William Lafferty and James Meadowcroft argue: 'Sustainable development indicates an
interdependent concern with: promoting human welfare; satisfying basic needs; protecting
the environment; considering the fate of future generations; achieving equity between rich
and poor; and participating on a broad basis in decision-making’.
- Such an all-encompassing list, however, surely empties the notion of any core meaning.
- It is an example of the way that sustainable development has become an all-embracing
concept to the extent that it has no clear analytical bite at all
- “Sustainable development” is more a slogan than an analytical concept
The World Economic Forum has elaborated an Environmental Sustainability Index,
which has been applied to more than 100 countries. Environmental sustainability is defined
in terms of five elements:
1. The condition of ecological systems such as air, soil and water
2. The stresses to which those systems are subject, including their levels of pollution
3. The impact of such stresses upon human society, as measured in terms of factors such
as the availability of food and exposure to disease
, 4. The social and institutional capacity of a society to cope with environmental hazards
5. The capacity to create stewardship of global public goods, especially the atmosphere
The idea of ‘development’. “Development” on its own may mean two things:
- It can simply mean economic growth, as measured by GDP, in which case it applies in
principle to all countries.
- It can also refer more narrowly to the economic processes that take people out of
poverty.
Over-development
We can legitimately talk of over-development as a possibility in the affluent societies. The
continued expansion of the economy may well bring benefits, but at the same time the
problems of affluence tend to pile up.
- The implication is not that economic growth has to stop, but that it should not be pursued
irrespective of its wider consequences.
- For these countries it is essential to create more effective measures of welfare than
GDP.
o GDP is normally defined as the total market value of all final goods and services
produced in an economy a given year.
o The formula includes personal consumption expenditures, gross private
domestic investment, government purchases and net exports.
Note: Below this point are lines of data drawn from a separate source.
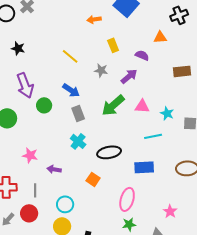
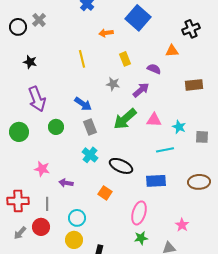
yellow line: (70, 56) -> (82, 59), moved, turned 36
green circle: (44, 105) -> (56, 127), moved
black ellipse: (109, 152) -> (121, 166), turned 35

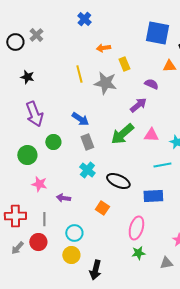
blue square: (138, 18) -> (157, 33), moved, turned -30
yellow rectangle: (125, 59) -> (124, 64), moved
gray star: (113, 84) -> (105, 83), moved, size x1.6
green circle: (19, 132) -> (27, 155), moved

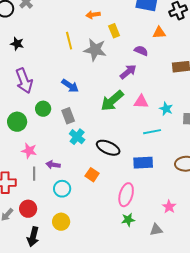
gray rectangle: (87, 142) -> (68, 116), moved
gray line: (44, 219) -> (34, 174), moved
cyan circle: (74, 233) -> (62, 189), moved
black arrow: (95, 270) -> (33, 237), moved

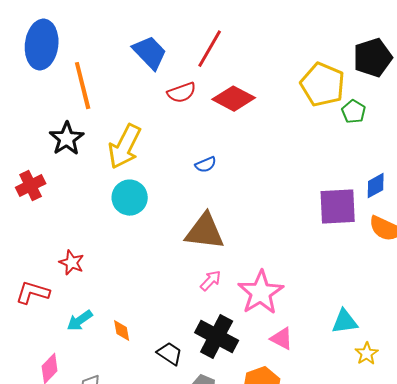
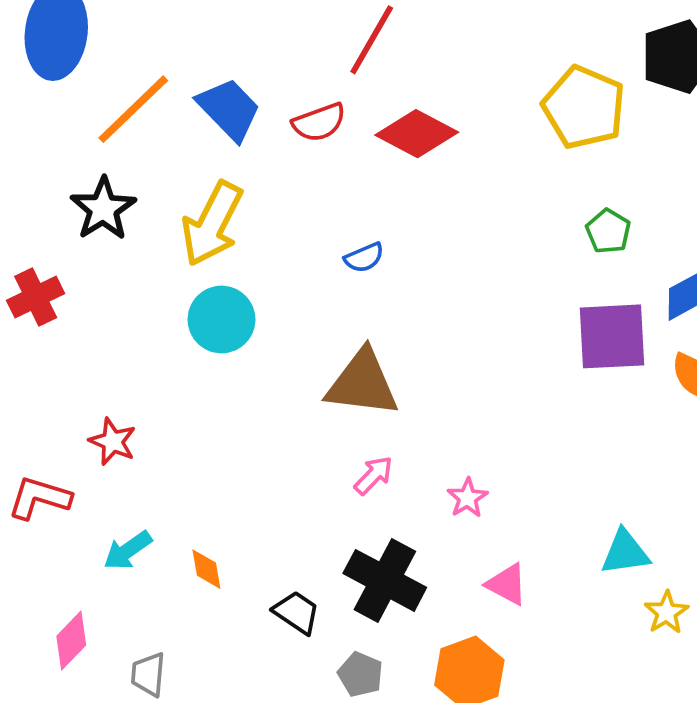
blue trapezoid: (150, 53) -> (229, 109), moved
orange line: (83, 86) -> (133, 109), turned 60
green pentagon: (354, 112) -> (608, 231), moved
pink star: (261, 293) -> (467, 498), size x0.5

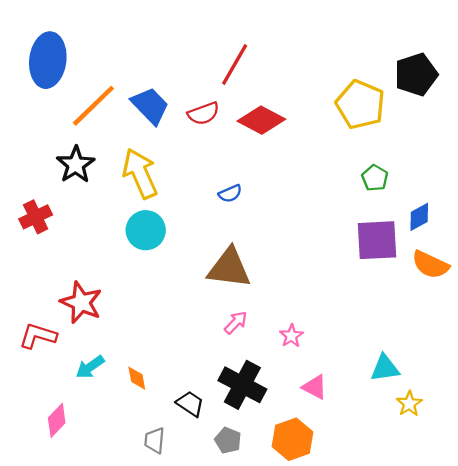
yellow arrow: (212, 224) -> (140, 173), turned 129
red star: (113, 442) -> (81, 302), size x1.5
gray trapezoid: (148, 674) -> (155, 440), moved

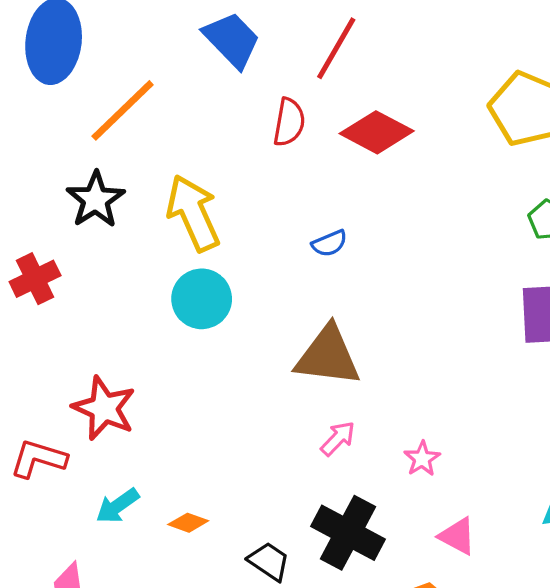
blue trapezoid: (150, 106) -> (232, 40), moved
red semicircle: (204, 113) -> (289, 122), turned -60
orange diamond: (137, 378) -> (188, 523), turned -60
o It was not invented as an indicator of welfare but has almost everywhere come
to be used that way.
Other sustainable index:
- Sustainable Economic Welfare (ISEW)
- Sustainable Society Index (SSI)
o Uses a wider range of environmental measures that the others, including resource
depletion affecting wetlands, forests, farmland and non-renewable raw materials
together with the level of carbon emissions and other potential causes of
environmental damage, such as the ozone-depleting materials.
o Also incorporated are indices such as income distribution, level of volunteering
and dependence on foreign assets.
o The results show similar conclusions to those of the ISEW: as measured by the
SSI, growth in most industrial countries has been stagnant since the 1970s.
Why are most countries so reluctant to use such measures in a prominent way?
There is an obvious answer, they show economic development in a far harsher light than
GDP does.
A government that seems to have a good record of economic success is suddenly shown
to have presided over a decline in welfare.